Suratan Takdir

247 10 0
                                    

Al-Madinah, 13 Agustus 2015


Sebagaimana mestinya, tidak ada yang bisa dilakukan, diusahakan, diperjuangkan jika yang Maha Kuasa sudah bertitah. Arsyad tidak bisa menentang ketentuan Allah bahwa Erisca telah pergi, sekuat apapun mencoba pertahankan, Erisca sudah memilih yang ia yakini yaitu bersama lelaki seiman. Tepat satu bulan lalu, sebuah telfon tertuju pada calon pendamping Arsyad, berharap akan menjemput kekasihnya dalam kurun waktu sebulan kemudian akan bersama selamanya. Ternyata Arsyad salah langkah; mendahului ketetapan Allah.

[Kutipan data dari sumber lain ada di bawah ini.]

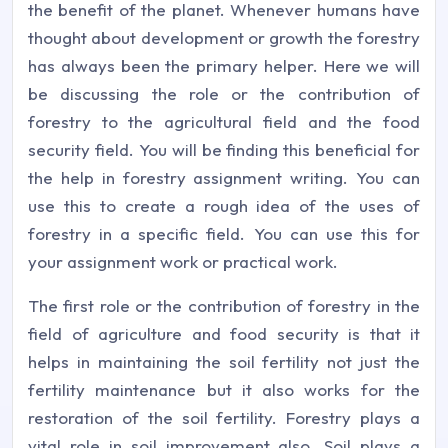
the benefit of the planet. Whenever humans have
thought about development or growth the forestry
has always been the primary helper. Here we will
be discussing the role or the contribution of
forestry to the agricultural field and the food
security field. You will be finding this beneficial for
the help in forestry assignment writing. You can
use this to create a rough idea of the uses of
forestry in a specific field. You can use this for
your assignment work or practical work.
The first role or the contribution of forestry in the
field of agriculture and food security is that it
helps in maintaining the soil fertility not just the
fertility maintenance but it also works for the
restoration of the soil fertility. Forestry plays a
vital role in soil improvement also. Soil plays a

Mungkin saja ini sebuah hukuman kecil, atau petunjuk, atau memang suratan takdir yang tak bisa diganggu gugat oleh seorang manusia lemah berlumur dosa. Tidak henti-henti Arsyad memohon ampun pada Al-Ghofur. Dalam sepertiga malam selalu ia panjatkan doa taubat. Takut bahwa hatinya yang terlanjur tergores karena melepas Erisca pergi mengelabui imannya.

Sore itu Arsyad membiarkan hujan lebat mengguyur dirinya. Ia biarkan gemuruh suara petir membising di telinganya. Semesta mencoba mengusik ia pun tak perduli. Ia patah hati. Bukan pada sang Khalik, namun pada mahkluk yang diciptakanNya. Walau terdengar sama saja, namun ia berusaha membohongi dirinya sendiri. Arsyad berusaha mengelabui pemikirannya dengan alasan demi alasan agar tidak mensagkut pautkan sang pencipta dengan kekecewaannya pada Erisca. Pada kenyataannya, memang Erisca tak akan pernah lagi sama. Ketika Allah sudah bertitah, terjadilah. Tak ada yang dapat dilakukan selain berpasrah atas segala keputusanNya.

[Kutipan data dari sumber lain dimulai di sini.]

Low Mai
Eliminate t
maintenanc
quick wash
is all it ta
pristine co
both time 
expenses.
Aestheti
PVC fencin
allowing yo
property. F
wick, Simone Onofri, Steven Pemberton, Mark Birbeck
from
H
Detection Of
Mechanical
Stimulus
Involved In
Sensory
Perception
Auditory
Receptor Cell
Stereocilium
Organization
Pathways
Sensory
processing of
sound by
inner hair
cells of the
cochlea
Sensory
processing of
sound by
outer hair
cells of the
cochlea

Hari itu crew boat menepi pada pelabuhan Yanbu yang terletak di perbatasan laut merah; sekitar 300 km dari Pelabuhan Islam Jeddah. Sebelumnya sudah terjadi percakapan antara Arsyad dan sang atasan yang berasal dari Saudi tentang permohonan untuk resign. Tak lagi menjadi pegawai perusahaan minyak tempat ia bekerja.

"Limadha turid alaistiqala?" Mengapa kamu ingin resign?

"'Urid aldhahab 'iilaa maka" Saya ingin ke Mekkah.

Lelaki bernama Hakeem itu terlihat agaknya geram. Walau begitu, sedikitpun Arsyad tak terusik. Bukan karena keputus-asaan, bukan karena ingin melarikan diri. Ia betul-betul ingin menjadi musafir; menempuh perjalanan panjang agar bisa menginjakkan kaki di tanah Harram, rumah Allah, dimana segala doa diijabah, curahan cinta Nya menyerbak keseluruh raga dan rohaniah hamba-hambanya yang ikhlas dengan segala ketentuanNya, dimana ia bisa mengadu bukan sekedar mengadu; memohon pertolongan hingga pengampunan. Meminta agar dapat menanggalkan seluruh hasrat dunia, seperti ayahnya.

"Antum yakin dengan keputusan ini?"

Tanya Harun ketika sampai di pelabuhan. Karena dalam beberapa jam lagi mereka berdua akan terpisah oleh destinasi yang berbeda dan Harun masih belum puas rasanya ingin menimpali sahabatnya itu dengan sejuta pertanyaan mengapa konyol sekali melepaskan jabatan dengan alasan ingin hijrah. Kedua alisnya beradu, menatap dalam Arsyad.

"Kalau Antum resign...antum 'gak bakalan bisa balik lagi. Percaya sama gue."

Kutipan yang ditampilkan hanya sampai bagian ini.